4 de Agosto de 1999
San Juan Luis Bonnard
Muy estimados Amigos:
«Desde los inicios de la predicación cristiana en el sudeste asiático (en el siglo XVI), la Iglesia sufrió en Vietnam continuas persecuciones, como las que afectaron a la Iglesia de Occidente durante sus primeros tres siglos de vida, en los que miles de cristianos sufrieron el martirio… El Evangelio nos recuerda las palabras de Jesucristo anunciando las persecuciones que iban a padecer sus discípulos… Jesús habló con gran sinceridad a sus Apóstoles: Seréis odiados de todas las naciones por causa de mi nombre… Pero el que persevere hasta el fin, ése se salvará (Mt 24, 9, 13)» (Juan Pablo II, Homilía por la canonización de 117 mártires de Vietnam, 19 de junio de 1988). San Juan Luis Bonnard, martirizado en Nam-Dinh (Vietnam) el 1 de mayo de 1852, es uno de esos testigos de la fe en Extremo Oriente.

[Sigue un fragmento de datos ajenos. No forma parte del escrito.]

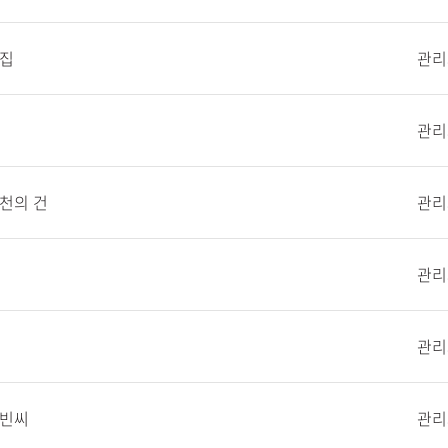
모집
관리
관리
천의 건
관리
관리
관리
홍빈씨
관리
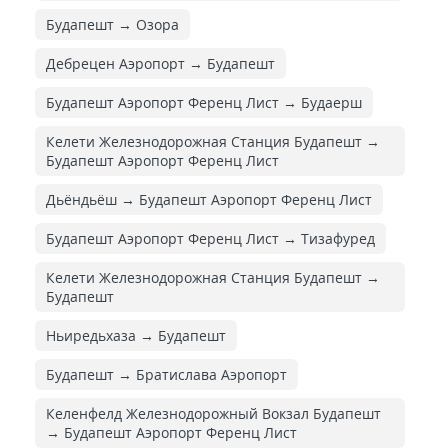
Будапешт → Озора
Дебрецен Аэропорт → Будапешт
Будапешт Аэропорт Ференц Лист → Будаерш
Келети Железнодорожная Cтанция Будапешт →
Будапешт Аэропорт Ференц Лист
Дьёндьёш → Будапешт Аэропорт Ференц Лист
Будапешт Аэропорт Ференц Лист → Тизафуред
Келети Железнодорожная Cтанция Будапешт →
Будапешт
Ньиредьхаза → Будапешт
Будапешт → Братислава Аэропорт
Келенфелд Железнодорожный Вокзал Будапешт
→ Будапешт Аэропорт Ференц Лист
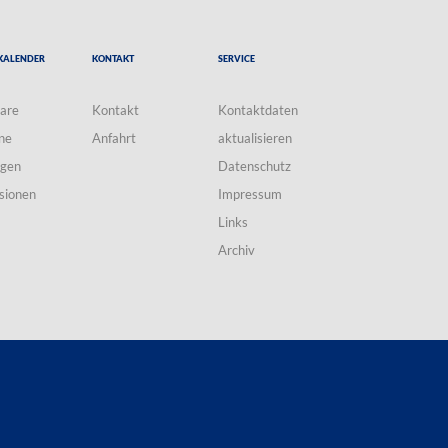
Kalender
Kontakt
Service
are
Kontakt
Kontaktdaten
ne
Anfahrt
aktualisieren
ngen
Datenschutz
sionen
Impressum
Links
Archiv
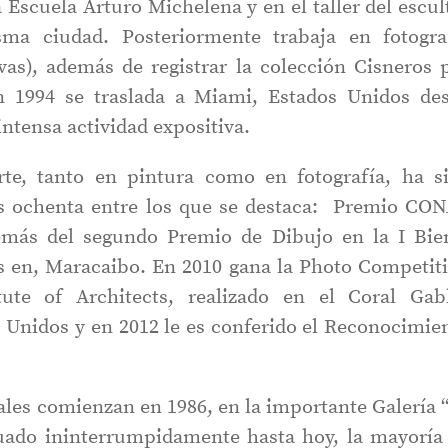
a Escuela Arturo Michelena y en el taller del escul
ma ciudad. Posteriormente trabaja en fotogra
vas), además de registrar la colección Cisneros 
n 1994 se traslada a Miami, Estados Unidos de
ntensa actividad expositiva.
te, tanto en pintura como en fotografía, ha s
os ochenta entre los que se destaca: Premio CO
más del segundo Premio de Dibujo en la I Bie
es en, Maracaibo. En 2010 gana la Photo Competit
tute of Architects, realizado en el Coral Gab
 Unidos y en 2012 le es conferido el Reconocimie
.
ales comienzan en 1986, en la importante Galería 
uado ininterrumpidamente hasta hoy, la mayoría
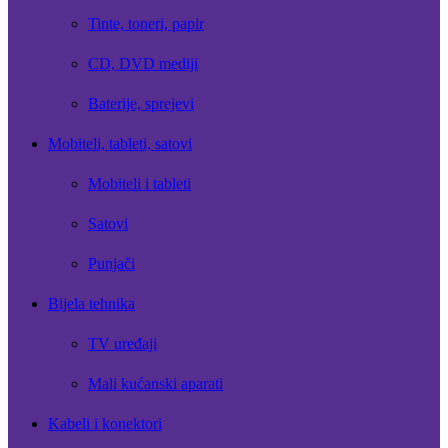
Tinte, toneri, papir
CD, DVD mediji
Baterije, sprejevi
Mobiteli, tableti, satovi
Mobiteli i tableti
Satovi
Punjači
Bijela tehnika
TV uređaji
Mali kućanski aparati
Kabeli i konektori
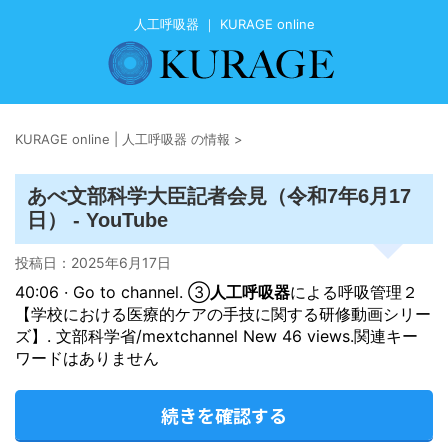
人工呼吸器 ｜ KURAGE online
KURAGE online | 人工呼吸器 の情報
>
あべ文部科学大臣記者会見（令和7年6月17
日） - YouTube
投稿日：
2025年6月17日
40:06 · Go to channel. ③
人工呼吸器
による呼吸管理２
【学校における医療的ケアの手技に関する研修動画シリー
ズ】. 文部科学省/mextchannel New 46 views.関連キー
ワードはありません
続きを確認する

Juan Luis, nacido el 18 de marzo de 1824 y penúltimo de los seis hijos de Gabriel Bonnard y de Ana Bonnier, era bautizado el mismo día de su nacimiento, en la iglesia de Saint-Christot-en-Jarez (Loira, Francia). La familia es muy cristiana. Por la tarde tienen costumbre de leer, de conversar y de hacer proyectos: «Yo seré albañil», dice el hijo mayor; «yo quiero ser molinero», dice el segundo. «Yo quiero ser sacerdote», declara Juan Luis a los cinco años de edad. ¡Temprana vocación la suya! Pero los años pasan y el proyecto de Juan Luis no cambia. En la familia todos se alegran con la perspectiva de tener un sacerdote, pero el padre, más realista, pregunta: «¿Y los estudios?, ¿y los gastos de internado?». Y los hermanos contestan de esta manera: «Haremos lo que podamos: nos sacrificaremos todos».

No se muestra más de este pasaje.